The American version is hosted by married actors Jerry O'Connell and Rebecca Romijn. This version briefly aired on Wednesday nights at 9/8C on CBS starting on October 5, 2022, before being moved to Paramount+. The Australian version is presented by Darren McMullen. This version also premiered on 5 October 2022 and aired on Wednesdays and Thursday nights on 10.

== Influence ==
CNN reported industry experts credit the show with increasing interest in the cruise industry, especially for those that were not newlyweds or senior citizens, and for the resulting demand to spur investment in new ships instead of conversions. The influence was particularly notable for Princess Cruises, a line that partnered with the series and received a great deal of attention as a result.
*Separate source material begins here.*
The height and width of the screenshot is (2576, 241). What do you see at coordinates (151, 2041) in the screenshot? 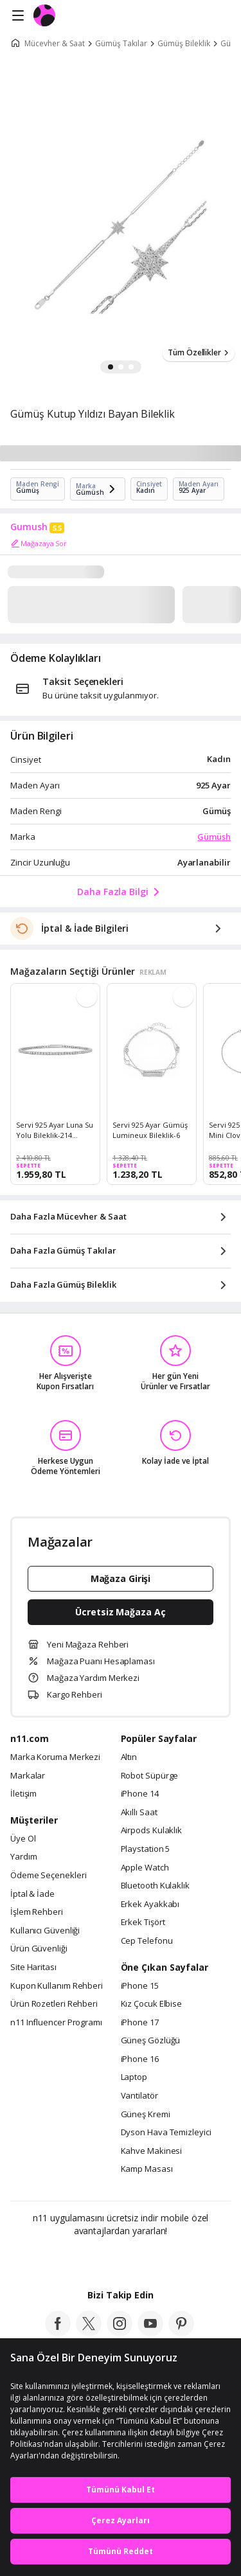
I see `Güneş Gözlüğü` at bounding box center [151, 2041].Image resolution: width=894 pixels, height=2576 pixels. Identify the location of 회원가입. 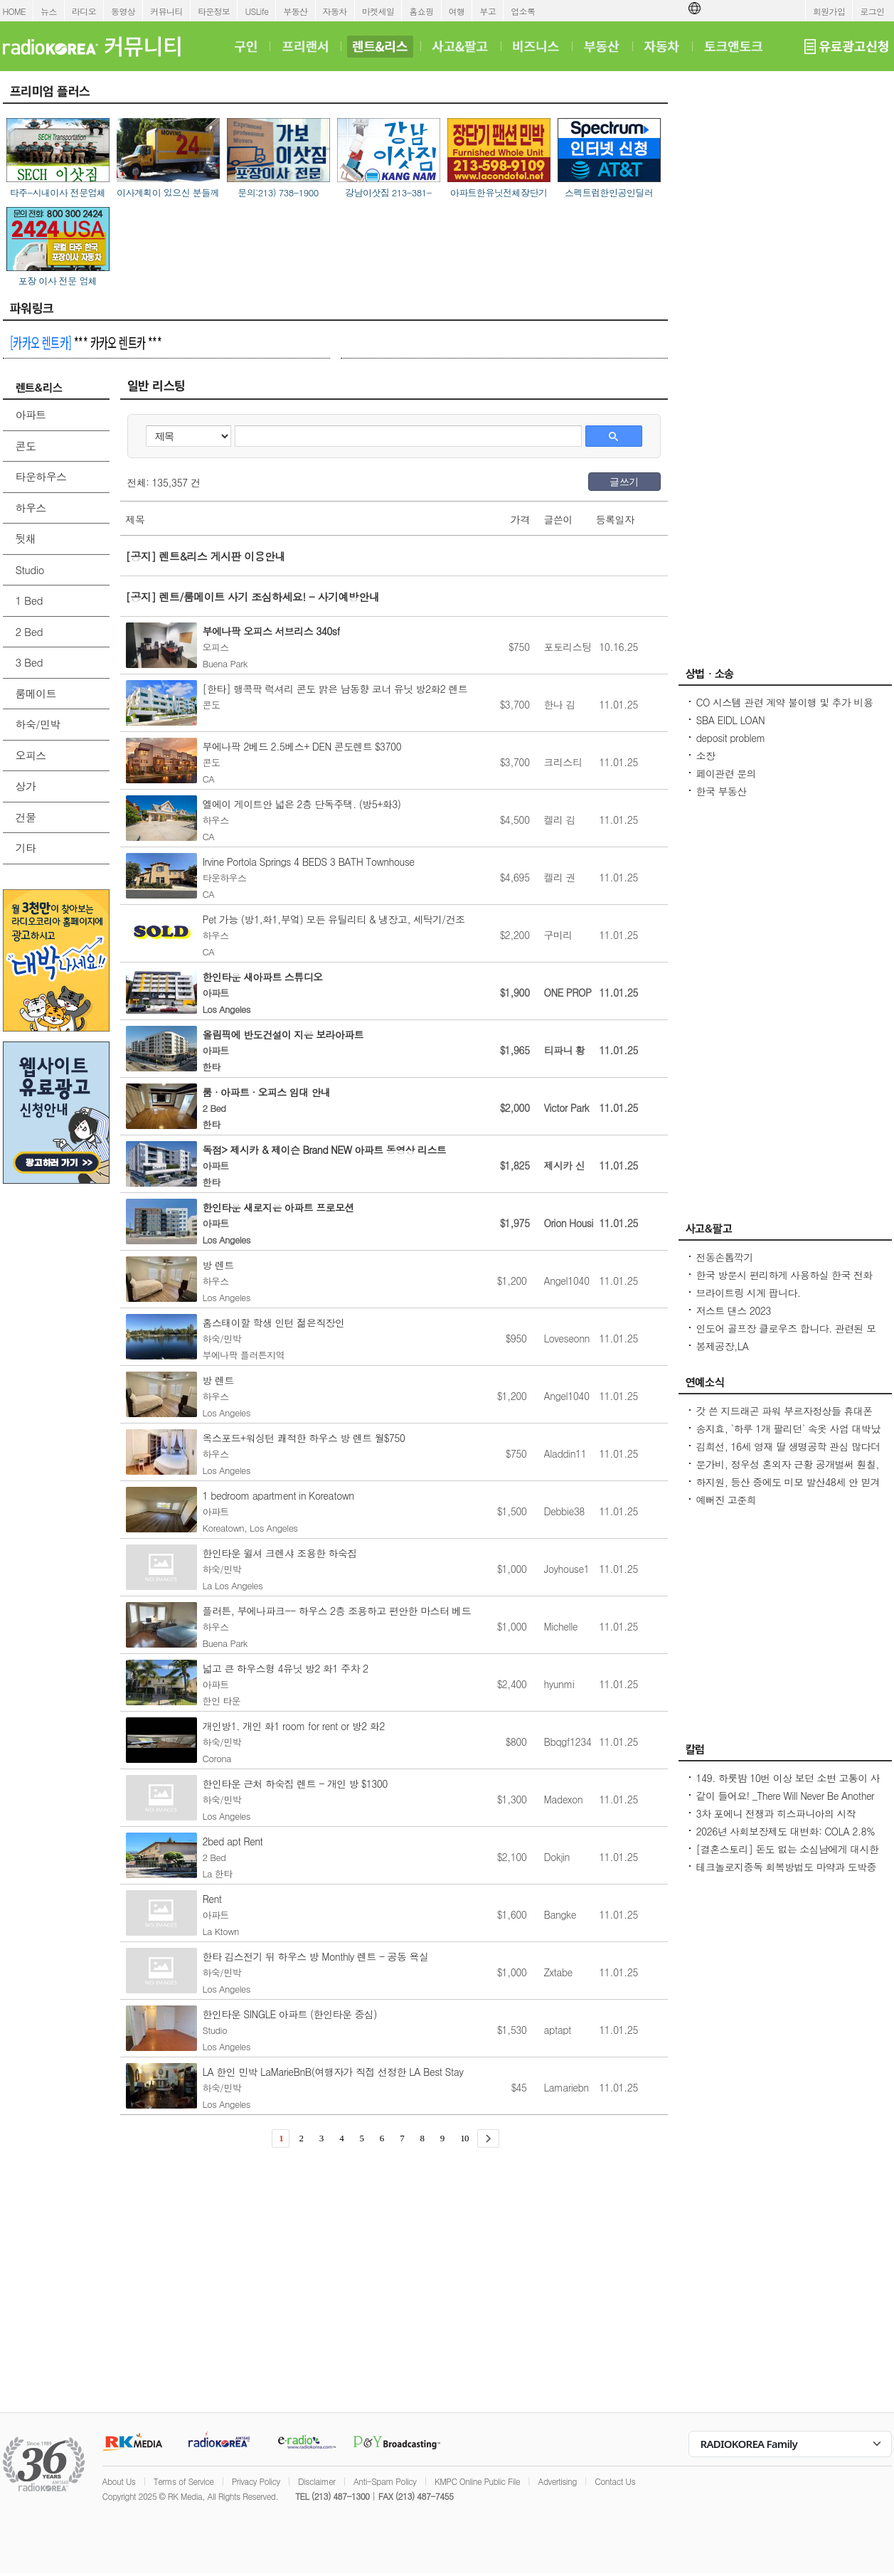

Princess Cruises has embraced its connection to the series in its marketing. Actor Gavin Macleod was appointed the line's global ambassador in 1986 and appeared in television advertisements and other campaigns for Princess for over 30 years. Actress Jill Whelan is currently Princess' Celebrations Ambassador and has appeared in online videos promoting the line. The series' primary cast were named the godparents for and participated in the christening of two Princess Cruises ships, the Dawn Princess in 1997 and the Regal Princess in 2014. Members of the cast have participated in themed cruises honoring the series, most recently in 2022 and 2024, with another cruise scheduled for November 2025.